Mother’s eyelid gave the merest flicker as she shrank down under the quilt. She had known of the boy’s existence and kept it from me; that much was clear. The knowledge diminished my sympathy still further. “Well, I am going to work now. Be prepared for the fact that Edmund is so like James, it’s as if James were a child again.” The image shimmered between us, prompted by the miniature Jameses that hung from ribbons in the alcove by her bed: baby James in a bonnet on her knee; James the schoolboy in cap and overtight tie; James in cricket whites. For a moment, I thought I would reach her; I ached for her to recognize that I suffered too, that I had been struck by the savage disjunction between one child and another.
Instead she wept. “Ah, no, don’t leave me, oh, Evelyn, what shall I tell Mother and Prudence? How could you be so cruel?”
“I can because I must. I am needed elsewhere.” I ran swiftly downstairs to the hall, where Min was passing through with a breakfast tray, bottom lip caught between her teeth as a sign that she was suppressing comment with difficulty. “Please make sure that our visitors have everything they need, Min. I forgot to give them towels last night.”
Then I rammed on my hat, skewered it with a pin, buckled the belt of my jacket, and seized my briefcase and gloves. As I set off into a warm, blowing morning, I thought: Thank God, I have my work.
Two
M
ale Giffords had been lawyers
for generations. Our house in Clivedon Hall Gardens, Maida Vale, was adorned by portraits (bad oils or stiff daguerreotypes) of gentlemen with the same demanding eyes and fob watch as my father; each, in his turn, a luminary of the firm Gifford & Aldridge. When James and I were children, sometimes, as a treat, we were taken to visit Father’s office in Holborn, where James, as young as three, was placed in Father’s chair from whence he beamed at a procession of admirers, his plump hands pummeling the arms and his cheeks bulging with toffee supplied by the elderly Mr. Aldridge, who promised to teach young Master Gifford all about property law, the moment he was old enough.

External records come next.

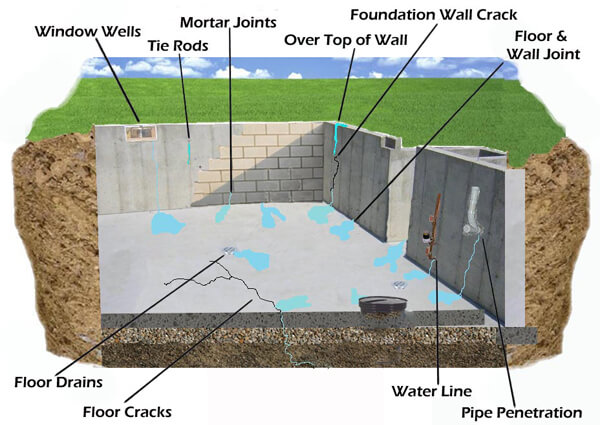 Where is `floor`? The height and width of the screenshot is (425, 600). floor is located at coordinates (533, 38). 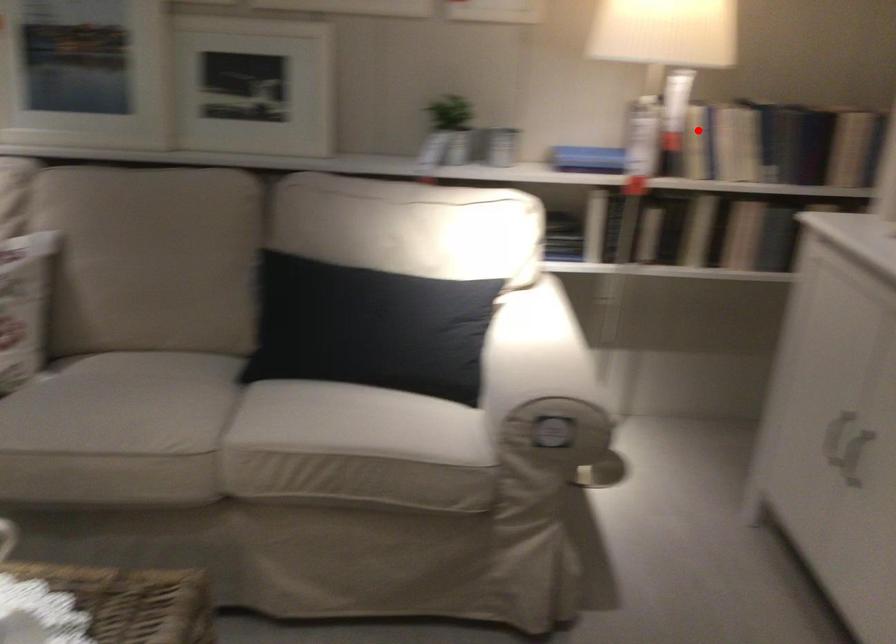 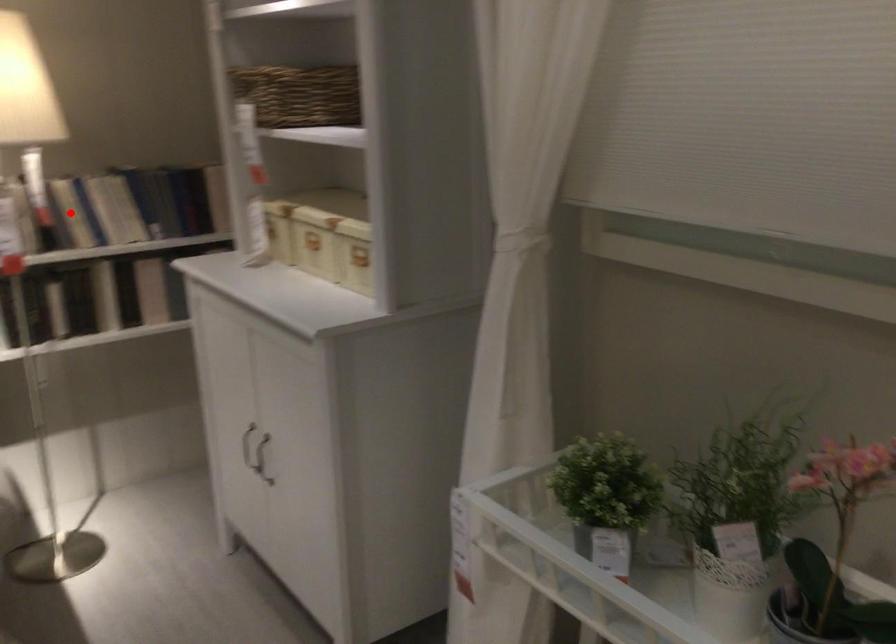 I am providing you with two images of the same scene from different viewpoints. A red point is marked on the first image and another point is marked on the second image. Is the red point in image1 aligned with the point shown in image2?

Yes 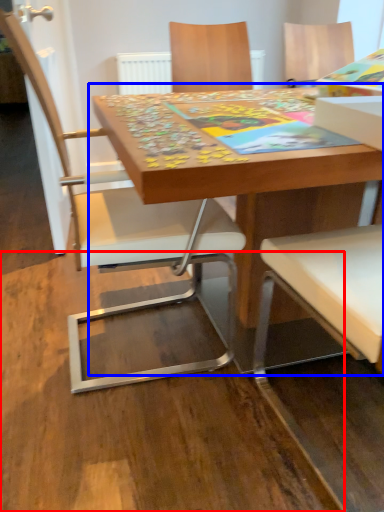 Question: Which of the following is the farthest to the observer, plywood (highlighted by a red box) or table (highlighted by a blue box)?

Choices:
 (A) plywood
 (B) table

Answer: (B) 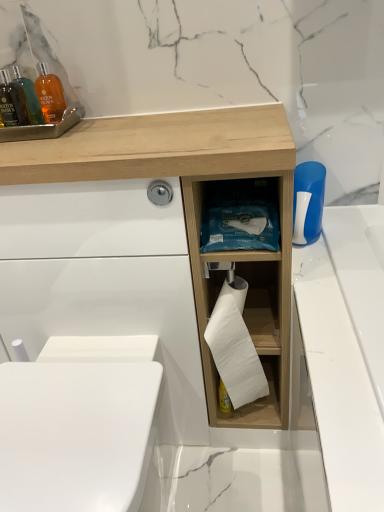 I want to click on vacant area located to the right-hand side of translucent amber bottle at upper left, the 2th mouthwash positioned from the back, so click(x=94, y=126).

Since nobody else was interested in my future, I plotted it myself. Hurdle number one was to get myself sent to a decent school. Mother deplored the idea but Father, more indulgent, said it would keep me amused, so each morning I went by omnibus to St. Paul’s in Hammersmith. On the way, from my perch on the top deck, I glimpsed other lives, less ordered and opulent than my own. At twelve, I was introduced to a bowdlerized version of
The Merchant of Venice
and fell in love with Portia, who contrived to be wayward, clever, and successful, all qualities I wished to have (I was resigned to being without beauty and thought I didn’t care for wealth). Later we studied the French Revolution and found that the likes of Robespierre, with the compelling sea green eyes (same color as my own), had also trained as a lawyer. The law, it seemed to me, was my destiny. I discovered that though the British Law Society stood firm against women lawyers (“If there’s one calling in the world for which women are conspicuously unfitted . . .”), my legally qualified sisters were allowed to practice in the United States, in Canada, India, France, and Denmark. Surely it was just a matter of time.